Namanya Candrian Attahiyat. Figurnya yg kebapakan menyiratkan pengalaman. Bagian dari Tim Ahli Cagar Budaya Dinas Pariwisata dan Kebudayaan DKI Jakarta ini memang punya sejuta kisah. Pertama bertemu, dalam sekali bercerita, saya bisa menangkap cintanya yg dalam pada sejarah. Juga mimpinya yang besar pada pulau-pulau cagar budaya di Jakarta. Keinginannya kuat: menjaga warisan masa lalu yg sarat pelajaran.
"Jalan sama Pak Candrian seperti kuliah sejarah," saya berujar di malam kami berkumpul untuk berbagi kesan. Bagaimana tidak, dengan pengalamannya sebagai arkeolog selama hampir 30 tahun, Pak Candrian begitu fasih menyebut sejarah martello, menunjuk dengan tepat di mana sisa benteng Belanda berada, hingga berbagi cerita noni Belanda yang selingkuh dan mati muda. Darinya cerita ratusan tahun lalu dibagikan. Dikisahkan dengan penuh semangat, penuh pesan.

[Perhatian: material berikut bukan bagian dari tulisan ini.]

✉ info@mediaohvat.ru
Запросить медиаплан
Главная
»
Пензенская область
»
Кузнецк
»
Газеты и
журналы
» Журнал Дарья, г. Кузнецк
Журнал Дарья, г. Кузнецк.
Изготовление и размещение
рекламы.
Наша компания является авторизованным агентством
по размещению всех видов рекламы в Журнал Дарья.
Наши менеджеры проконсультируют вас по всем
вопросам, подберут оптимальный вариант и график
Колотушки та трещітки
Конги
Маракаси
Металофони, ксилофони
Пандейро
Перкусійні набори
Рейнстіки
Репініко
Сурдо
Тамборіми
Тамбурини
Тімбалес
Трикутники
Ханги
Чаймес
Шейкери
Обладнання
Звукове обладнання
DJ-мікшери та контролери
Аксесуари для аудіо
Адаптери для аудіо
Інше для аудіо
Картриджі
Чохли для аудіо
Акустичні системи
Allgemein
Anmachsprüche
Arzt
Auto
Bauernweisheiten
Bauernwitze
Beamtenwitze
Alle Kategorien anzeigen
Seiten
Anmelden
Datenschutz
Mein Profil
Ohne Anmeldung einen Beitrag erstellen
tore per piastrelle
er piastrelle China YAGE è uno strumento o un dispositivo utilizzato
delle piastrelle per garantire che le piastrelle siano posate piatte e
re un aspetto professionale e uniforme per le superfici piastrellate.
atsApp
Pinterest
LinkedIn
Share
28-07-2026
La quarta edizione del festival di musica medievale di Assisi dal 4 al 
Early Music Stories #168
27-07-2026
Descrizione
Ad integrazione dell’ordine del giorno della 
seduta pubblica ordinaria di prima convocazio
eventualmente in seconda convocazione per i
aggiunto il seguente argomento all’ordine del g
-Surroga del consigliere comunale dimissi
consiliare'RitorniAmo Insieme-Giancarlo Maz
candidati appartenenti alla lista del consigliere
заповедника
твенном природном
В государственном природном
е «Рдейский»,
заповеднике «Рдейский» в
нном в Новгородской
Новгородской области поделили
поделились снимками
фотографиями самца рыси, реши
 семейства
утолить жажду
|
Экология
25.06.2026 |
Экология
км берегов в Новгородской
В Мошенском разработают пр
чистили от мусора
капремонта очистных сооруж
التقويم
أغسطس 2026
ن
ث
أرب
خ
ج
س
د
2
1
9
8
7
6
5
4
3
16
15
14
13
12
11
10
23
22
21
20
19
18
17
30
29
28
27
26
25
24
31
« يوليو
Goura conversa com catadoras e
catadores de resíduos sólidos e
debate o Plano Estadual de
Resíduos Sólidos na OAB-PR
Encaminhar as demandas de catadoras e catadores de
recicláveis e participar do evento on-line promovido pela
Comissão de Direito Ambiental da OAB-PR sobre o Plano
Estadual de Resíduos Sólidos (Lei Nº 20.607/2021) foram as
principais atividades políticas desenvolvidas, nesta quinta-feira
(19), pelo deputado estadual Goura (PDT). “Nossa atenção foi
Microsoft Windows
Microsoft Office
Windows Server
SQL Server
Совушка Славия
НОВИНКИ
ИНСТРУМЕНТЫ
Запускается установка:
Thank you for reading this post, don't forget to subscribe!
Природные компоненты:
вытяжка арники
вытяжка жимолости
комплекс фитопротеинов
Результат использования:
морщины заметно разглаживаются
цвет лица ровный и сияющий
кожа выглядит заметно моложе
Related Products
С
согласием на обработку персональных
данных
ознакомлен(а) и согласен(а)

"Dosen" sejarah ini tak lupa berpesan: menjaga warisan sejarah adalah sebuah ikhtiar dan kita bisa iuran. Pak Candrian dengan keahliannya, kita dengan cerita-cerita yang hendaknya terus dibagikan dan ditularkan.
Rasanya tak salah saya menyebut Pak Candrian Sang Penjaga.
Â
Di ujung perjalanan, saya duduk di dermaga. Memandang laut lepas dan memandang ke belakang, ke hari yang membawa saya ke masa lalu. Di Jakarta pulau, saya terpukau. Tentang pantainya yang nyaman, ekosistemnya yang harmonis, hingga balutan sejarah yang tak bisa tidak, adalah bagian dari kita.
Saya membungkus cerita di Teluk Jakarta.